What it means to be a Chinese person has changed dramatically in the last 26 years.
When my parents left from China, it meant living in anticipation of scarcity. It meant the survival mindset that so many poor immigrants instill into their children. Militantly practical and dismissive of anything less than that, my parents’ attitude was indispensible to their achievement of the American dream. Without such an outlook, two graduate students with a few hundred loaned dollars in their luggage could never have become prosperous professionals whose very closets are stuffed with dust-covered possessions they never could have dreamed of possessing as teenagers in China.
When I returned to China for summers with my grandparents, being Chinese meant an even more spartan lifestyle than my parents forced me to lead in the U.S.; the same grandparents who had fed my parents on Cultural Revolution food stamps repaired the holes in my unwanted clothing and wore it themselves. They waded through the odors of outdoor markets for groceries, took me on the bus at off-hours for discounts worth a few cents, and at the end of my summers treated me to a single restaurant meal worth no more than ten USD. They owned a landline and a television. When I was at their house, I used my imagination for entertainment a lot.

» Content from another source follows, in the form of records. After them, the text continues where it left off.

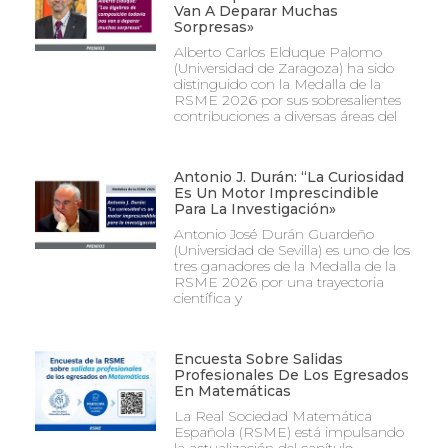
Van A Deparar Muchas
Sorpresas»
Alberto Carlos Elduque Palomo
(Universidad de Zaragoza) ha sido
distinguido con la Medalla de la
RSME 2026 por sus sobresalientes
contribuciones a diversas áreas del
Antonio J. Durán: “La Curiosidad
Es Un Motor Imprescindible
Para La Investigación»
Antonio José Durán Guardeño
(Universidad de Sevilla) es uno de los
tres ganadores de la Medalla de la
RSME 2026 por una trayectoria
científica y
Encuesta Sobre Salidas
Profesionales De Los Egresados
En Matemáticas
La Real Sociedad Matemática
Española (RSME) está impulsando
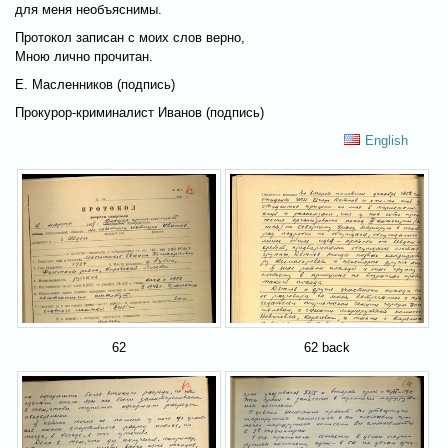
для меня необъяснимы.
Протокол записан с моих слов верно,
Мною лично прочитан.
Е. Масленников (подпись)
Прокурор-криминалист Иванов (подпись)
English
62
62 back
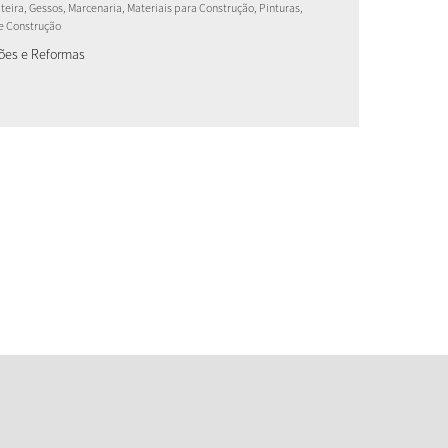
eira, Gessos, Marcenaria, Materiais para Construção, Pinturas,
e Construção
ões e Reformas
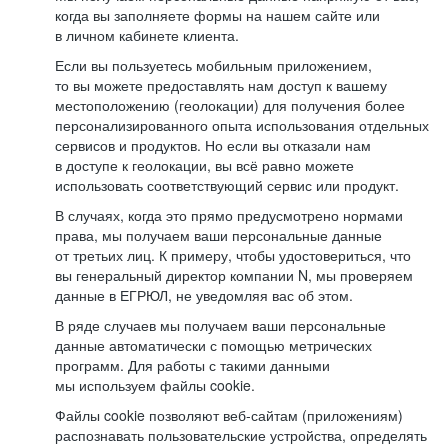
когда вы заполняете формы на нашем сайте или
в личном кабинете клиента.
Если вы пользуетесь мобильным приложением,
то вы можете предоставлять нам доступ к вашему
местоположению (геолокации) для получения более
персонализированного опыта использования отдельных
сервисов и продуктов. Но если вы отказали нам
в доступе к геолокации, вы всё равно можете
использовать соответствующий сервис или продукт.
В случаях, когда это прямо предусмотрено нормами
права, мы получаем ваши персональные данные
от третьих лиц. К примеру, чтобы удостовериться, что
вы генеральный директор компании N, мы проверяем
данные в ЕГРЮЛ, не уведомляя вас об этом.
В ряде случаев мы получаем ваши персональные
данные автоматически с помощью метрических
программ. Для работы с такими данными
мы используем файлы cookie.
Файлы cookie позволяют веб-сайтам (приложениям)
распознавать пользовательские устройства, определять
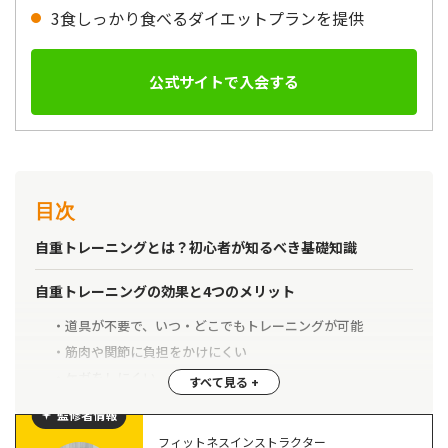
3食しっかり食べるダイエットプランを提供
公式サイトで入会する
目次
自重トレーニングとは？初心者が知るべき基礎知識
自重トレーニングの効果と4つのメリット
道具が不要で、いつ・どこでもトレーニングが可能
筋肉や関節に負担をかけにくい
ケガをしにくい
姿勢改善や腰痛予防につながる
監修者情報
フィットネスインストラクター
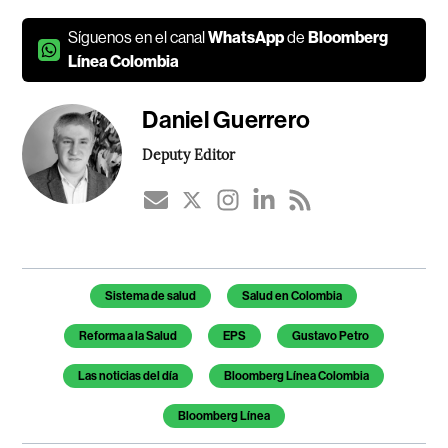
Síguenos en el canal
WhatsApp
de
Bloomberg
Línea Colombia
Daniel Guerrero
Deputy Editor
Temas de este artículo
Sistema de salud
Salud en Colombia
Reforma a la Salud
EPS
Gustavo Petro
Las noticias del día
Bloomberg Línea Colombia
Bloomberg Línea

But to be a Chinese person today begins with my parents’ stuffed closets. For many Chinese people my age, coming-of-age has always included dining at restaurants, riding in or driving cars, connecting with friends and family via smartphones and Chinese social media. The Chinese internet alone is a living nation unto itself, generating a culture whose changes even my Chinese peers can’t keep up with.
How much less can I keep up?
Whether we interact in the U.S. or in China, when I spend time with Chinese people my age who have grown up in China, I feel like a 50-to-90-year-old trapped in a 26-year-old’s body. Whereas in the United States I’m definitely among the most tech-savvy of my friends, when in China I am baffled by WeChat and Weibo, fumbling as I attempt to use the basic technology of a debit card. Elective purchases like manicures and restaurant meals still surprise and guilt me, even though they cost half of what an American analog might.
My accent, I’m told, is strange. It’s not, thankfully, the musical pronunciation of an American-Born Chinese, with its approximated tones and oversimple vocabulary–but no one can quite place it. Is it possible that I am confusing for my anachronism? Mine is a Madarin that might be familiar coming from a wrinkled face but baffles when it emerges from lips which look (and are) 26 years old.
And as I spend more time with Chinese peers, it’s like I’m trying to cure myself of this Benjamin Button-like ailment. Trying to be the yuppie I am instead of the boomer my parents have made me.
In the words of a timeless ancient and modern hero–or at least her modern, Disney incarnation–“When will my reflection show / who I am inside?”
Or will I just remake my insides to match my reflection? This is China, after all, circa 2016. Change is the new normal.